ARTIE FICIAL

Artie Ficial is what the collector world affectionately calls a true junkyard dog—hardened by experience, driven by instinct, and loyal to the machines that built him. He was raised not around showrooms or auctions, but on sun-baked rows of twisted steel and forgotten legends at one of the largest salvage yards in the American South, a sprawling operation founded by his grandfather and passed down through grit rather than ceremony.

From an early age, Artie learned to identify cars by silhouette alone, to hear value in the sound of an engine turning over for the first time in decades, and to understand that no vehicle was ever truly dead. While other kids memorized baseball stats, Artie memorized casting numbers, option codes, and the subtle differences between model years that separated ordinary muscle from the truly special.

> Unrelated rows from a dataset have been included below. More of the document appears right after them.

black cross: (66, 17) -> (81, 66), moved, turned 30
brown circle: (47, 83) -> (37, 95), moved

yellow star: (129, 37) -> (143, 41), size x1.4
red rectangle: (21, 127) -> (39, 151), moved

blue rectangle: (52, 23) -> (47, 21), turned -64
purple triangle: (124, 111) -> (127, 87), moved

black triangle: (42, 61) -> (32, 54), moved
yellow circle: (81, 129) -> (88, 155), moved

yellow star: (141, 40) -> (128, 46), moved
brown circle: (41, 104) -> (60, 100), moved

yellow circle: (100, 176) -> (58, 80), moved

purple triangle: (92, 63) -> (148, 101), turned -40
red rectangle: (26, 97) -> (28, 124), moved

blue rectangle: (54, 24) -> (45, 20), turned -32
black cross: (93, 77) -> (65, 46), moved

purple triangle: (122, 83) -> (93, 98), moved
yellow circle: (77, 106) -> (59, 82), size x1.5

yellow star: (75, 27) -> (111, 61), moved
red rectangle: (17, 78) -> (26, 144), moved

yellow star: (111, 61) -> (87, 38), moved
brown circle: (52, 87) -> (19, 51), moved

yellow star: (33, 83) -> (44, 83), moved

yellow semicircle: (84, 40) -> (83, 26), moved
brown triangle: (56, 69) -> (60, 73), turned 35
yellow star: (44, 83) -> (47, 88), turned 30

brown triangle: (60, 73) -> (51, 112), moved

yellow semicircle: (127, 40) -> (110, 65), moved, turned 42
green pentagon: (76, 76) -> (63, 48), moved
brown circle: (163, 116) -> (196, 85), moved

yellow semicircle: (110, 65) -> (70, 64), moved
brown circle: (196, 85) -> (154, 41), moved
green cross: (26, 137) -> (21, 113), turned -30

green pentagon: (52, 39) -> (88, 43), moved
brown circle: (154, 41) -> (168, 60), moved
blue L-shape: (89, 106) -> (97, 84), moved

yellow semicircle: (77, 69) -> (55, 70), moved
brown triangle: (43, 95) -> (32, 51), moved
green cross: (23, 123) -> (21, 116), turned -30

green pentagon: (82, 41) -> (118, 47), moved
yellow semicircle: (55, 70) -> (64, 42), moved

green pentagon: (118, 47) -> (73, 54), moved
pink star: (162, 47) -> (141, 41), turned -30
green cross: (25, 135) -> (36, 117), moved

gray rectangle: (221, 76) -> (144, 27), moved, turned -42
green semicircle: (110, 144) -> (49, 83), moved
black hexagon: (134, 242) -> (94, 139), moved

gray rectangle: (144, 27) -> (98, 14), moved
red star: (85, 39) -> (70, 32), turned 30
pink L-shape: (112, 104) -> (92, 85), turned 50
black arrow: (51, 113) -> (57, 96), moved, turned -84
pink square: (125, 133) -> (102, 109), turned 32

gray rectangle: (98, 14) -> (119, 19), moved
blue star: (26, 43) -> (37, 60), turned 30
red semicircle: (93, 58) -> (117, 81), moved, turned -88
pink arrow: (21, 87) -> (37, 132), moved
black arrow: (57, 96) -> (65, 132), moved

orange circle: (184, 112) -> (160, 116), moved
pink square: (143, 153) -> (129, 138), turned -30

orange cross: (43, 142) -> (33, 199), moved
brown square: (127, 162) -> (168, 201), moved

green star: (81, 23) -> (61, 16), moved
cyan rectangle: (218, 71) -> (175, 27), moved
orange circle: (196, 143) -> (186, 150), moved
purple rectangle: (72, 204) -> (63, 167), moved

Over time, his passion narrowed and sharpened. Artie became a devoted Mopar junkie—drawn to the raw aggression, bold styling, and unapologetic engineering of Chrysler’s golden-era performance cars. Hemis, Six Packs, wing cars, police packages, and factory oddities passed through his hands long before the wider market caught on. Buying, selling, parting out, and restoring American muscle wasn’t a career choice for Artie—it was simply life.

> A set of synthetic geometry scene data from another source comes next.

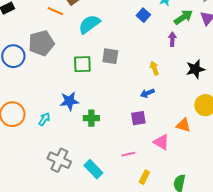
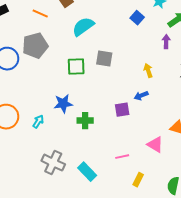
orange line: (55, 11) -> (40, 14), moved
purple square: (138, 118) -> (122, 110), moved

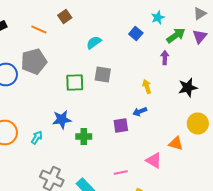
cyan semicircle: (83, 27) -> (94, 42), moved, size x0.7

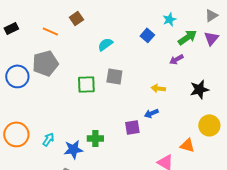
purple arrow: (165, 58) -> (176, 59), turned -120
yellow arrow: (147, 86) -> (158, 88), turned -64
blue star: (62, 120) -> (73, 149), moved

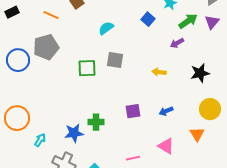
blue arrow: (151, 113) -> (166, 111), moved
cyan arrow: (48, 139) -> (40, 140), moved
orange triangle: (187, 145) -> (197, 134), moved, turned 42

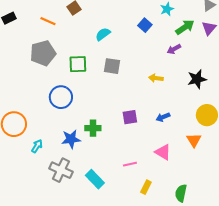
blue circle: (18, 60) -> (61, 97), moved
green square: (87, 68) -> (78, 64), moved

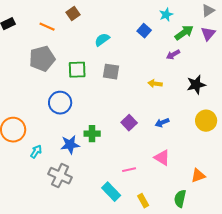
purple square: (130, 117) -> (129, 123), turned -35
orange triangle: (194, 140) -> (198, 176), moved, turned 42
cyan rectangle: (95, 179) -> (111, 192), moved
yellow rectangle: (146, 187) -> (143, 201), moved, turned -56

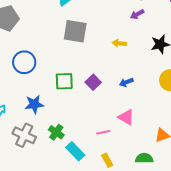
green square: (77, 70) -> (64, 81), moved
gray square: (111, 72) -> (75, 31), size x1.4
green cross: (92, 134) -> (56, 132), moved, turned 35
pink line: (129, 170) -> (103, 132), moved
green semicircle: (180, 199) -> (144, 158), turned 78

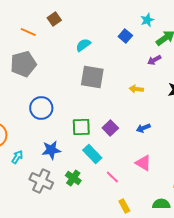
pink line: (103, 132) -> (112, 177), moved, turned 56
cyan rectangle: (75, 151) -> (92, 154), moved

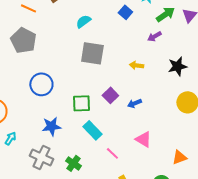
gray pentagon: (23, 64) -> (23, 40), turned -30
purple square: (110, 128) -> (110, 95), moved
blue arrow: (143, 128) -> (134, 103), moved
cyan arrow: (17, 157) -> (10, 138), moved
green cross: (73, 178) -> (73, 163), moved

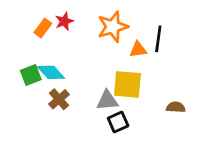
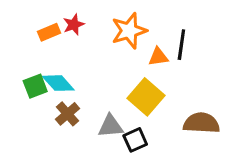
orange rectangle: (43, 28) -> (49, 32), turned 30
yellow square: (127, 84) -> (146, 97), turned 36
gray triangle: (107, 101) -> (111, 126), moved
brown semicircle: (176, 107) -> (201, 123), size x1.6

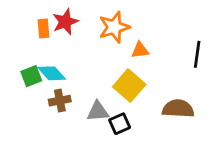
red star: (74, 25) -> (65, 22), size x1.4
orange rectangle: (49, 32) -> (44, 28), turned -72
black line: (181, 45) -> (197, 54), moved
brown cross: (67, 114) -> (60, 101), turned 30

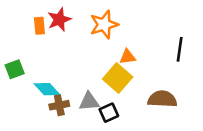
orange triangle: (140, 50) -> (128, 57), moved
cyan diamond: (52, 73) -> (47, 89), moved
green square: (31, 76) -> (15, 69), moved
brown cross: (60, 101) -> (59, 105), moved

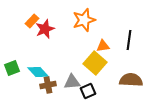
red star: (59, 20) -> (45, 29), moved
orange rectangle: (39, 26) -> (32, 21), turned 48
black line: (180, 49) -> (129, 40), moved
green square: (15, 69) -> (12, 68), moved

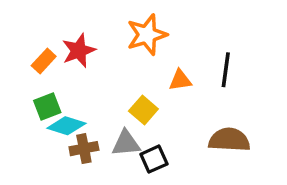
orange rectangle: (32, 21) -> (44, 61), moved
yellow square: (95, 63) -> (143, 110), moved, size x0.7
green square: (12, 68) -> (47, 107), moved
cyan diamond: (38, 72) -> (66, 126), turned -30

Decades in the trenches earned him something more valuable than inventory: trust. Artie developed deep, generational connections throughout the Americana car-collector world—builders, racers, studio fixers, collectors, and estate brokers who knew that if Artie said a car was right, it was right. His reputation rests on authenticity, not polish, and he has never been interested in hype or speculation.

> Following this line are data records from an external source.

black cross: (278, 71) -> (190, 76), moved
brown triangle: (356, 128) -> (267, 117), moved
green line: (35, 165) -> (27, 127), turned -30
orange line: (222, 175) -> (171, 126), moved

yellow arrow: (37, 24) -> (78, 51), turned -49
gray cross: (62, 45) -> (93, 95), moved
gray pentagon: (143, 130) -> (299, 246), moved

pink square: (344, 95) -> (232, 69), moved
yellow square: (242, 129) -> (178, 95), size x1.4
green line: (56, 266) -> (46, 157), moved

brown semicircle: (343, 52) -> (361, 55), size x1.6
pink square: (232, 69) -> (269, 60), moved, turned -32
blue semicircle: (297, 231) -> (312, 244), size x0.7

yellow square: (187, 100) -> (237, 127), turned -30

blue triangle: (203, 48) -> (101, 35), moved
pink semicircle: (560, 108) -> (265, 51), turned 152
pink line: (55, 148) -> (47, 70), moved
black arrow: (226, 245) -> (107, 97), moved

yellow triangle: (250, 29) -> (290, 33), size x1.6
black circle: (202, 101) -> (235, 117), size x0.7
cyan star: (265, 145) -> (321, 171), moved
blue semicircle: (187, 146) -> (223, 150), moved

That authenticity caught the attention of Hollywood. What began as quiet consulting turned into a steady stream of calls from actors, directors, and producers seeking to build collections of iconic movie and television cars—or to ensure that the cars appearing on screen were historically and mechanically correct. Artie became the guy studios called when they didn’t want “close enough,” but right. Right year. Right trim. Right drivetrain. Right stance. Right story.

Today, Artie Ficial is one of the most influential behind-the-scenes advisors in film and television when it comes to period-correct vehicles. His fingerprints are on countless major motion pictures and television productions, even if his name never appears in the credits.  Gruff, deeply knowledgeable, and fiercely protective of automotive heritage, Artie remains at heart what he has always been: a salvage-yard kid who learned that America’s greatest cars aren’t just restored—they’re rescued.